Wednesday, June 10, 2020

Full Speed Ahead

Oh so much percolating in my head and heart. The months ahead hold challenge, change and adventure.I will provide details at a later date as things unfold.On this quiet June day I will spend my time pulling weeds, hoeing rows and tending to my large garden . I will hope for rain and be optimistic for the healthy growth of each green shoot poking from the earth. I will at the same time hold my worries, concerns and petitions in my mind and heart, believing things will move along as they should. This past season of isolation, trepidation, adjustment and introspection have altered our perspectives and focused our priorities.

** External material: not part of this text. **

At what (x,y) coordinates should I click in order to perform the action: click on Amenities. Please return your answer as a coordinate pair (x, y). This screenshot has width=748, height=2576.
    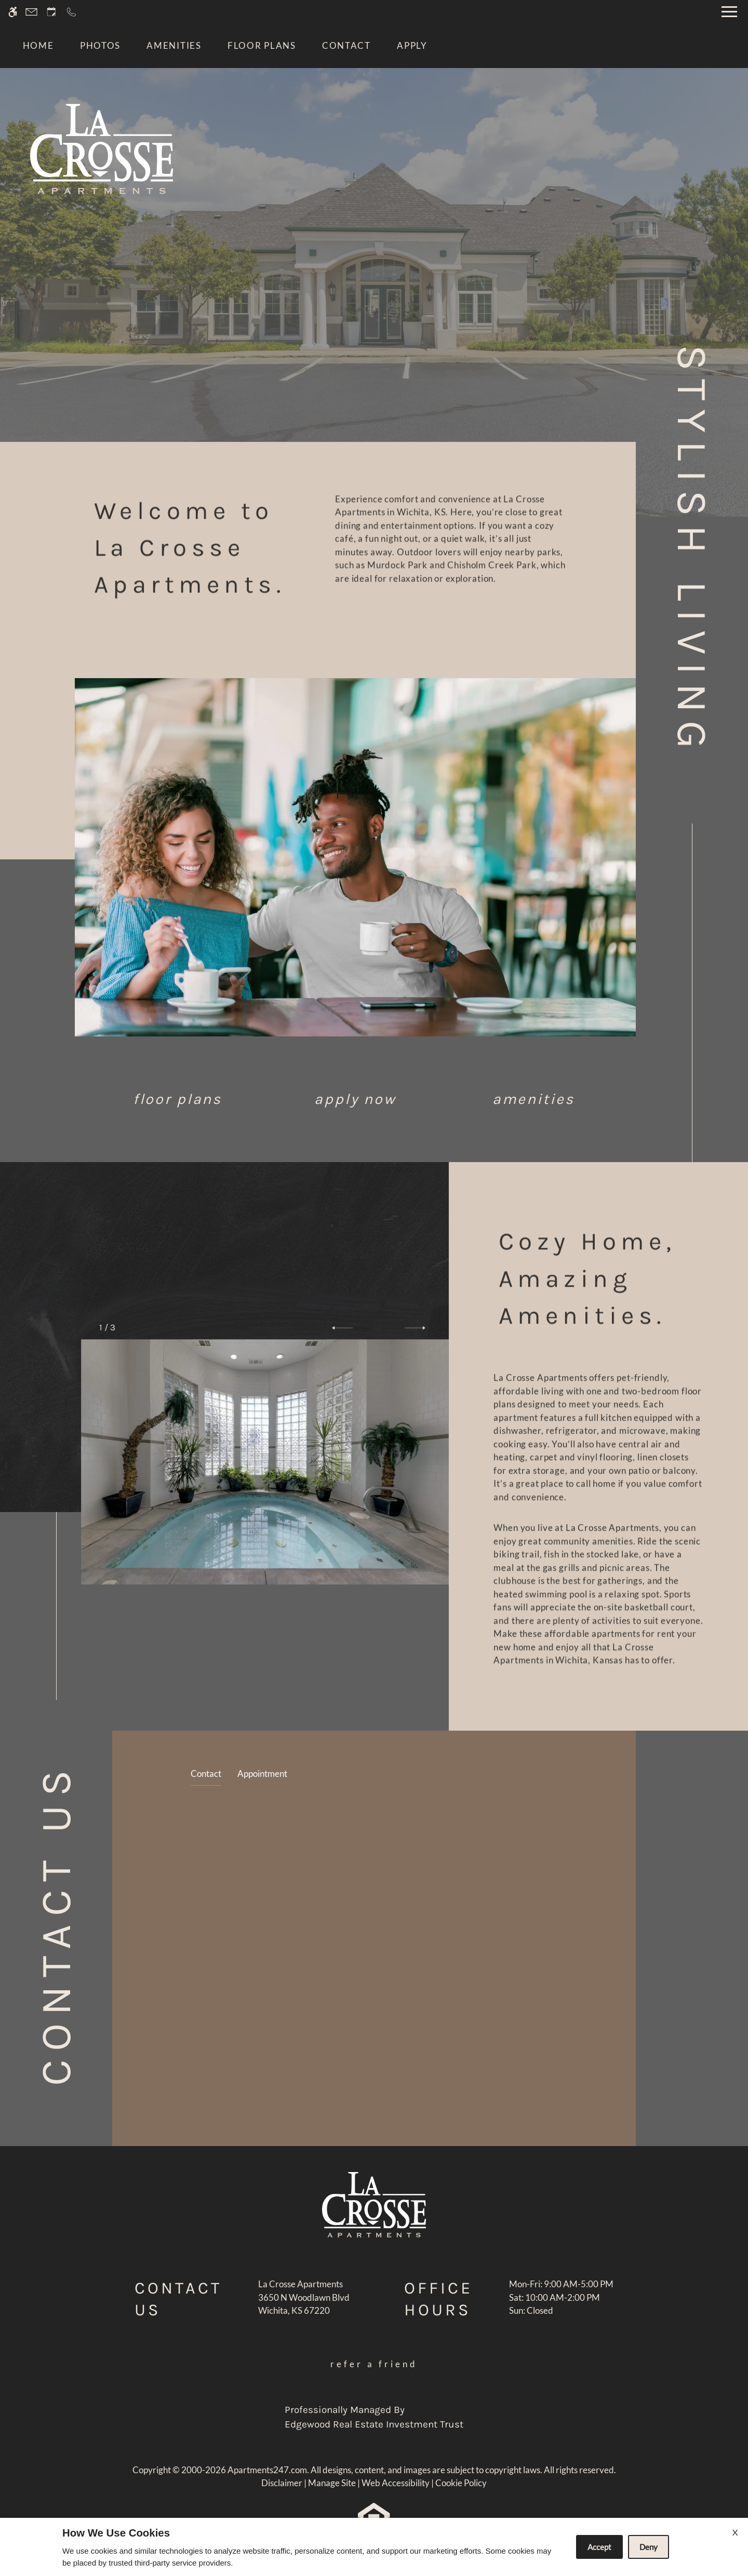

Together we will find our way through the months ahead and will rejoice in the harvest. Tomorrow night the virtual NB Book Awards Gala will take place. Hopefully technology will not let me down and I will be able to fully participate from the privacy of my office where the words are written and the dreams unfold.I am thankful Fear of Drowning will be given some attention and will take that as a reminder that ideas, vision, dreams and hard work pay off. I cling to that as we face uncertainty on the next part of life's journey.Burton and I cried last night remembering our family trip across Canada in 1996. What a blessing that adventure was. We loaded five kids into our van and took off on a month long road trip. Oh the wonderful memories we made. Heading out we had no more idea of what lay ahead than we will on this next venture but we headed out never the less. We faced each adversity, no tent, no gas stations, bad water at the great divide (poor Chapin),and forged ahead.What doesn't kill you makes you stronger. We as a family are strong even though some days I feel a bone aching weakness. So I vow on this day to tackle each day with the assurance and expectation that the strength we need will be given us but realize I need to remind myself of that quite often.That is what I've got Burton for. . So tomorrow night's venue is my office.All the best to the shortlisted authors and fingers crossed for Fear of Drowning and technology.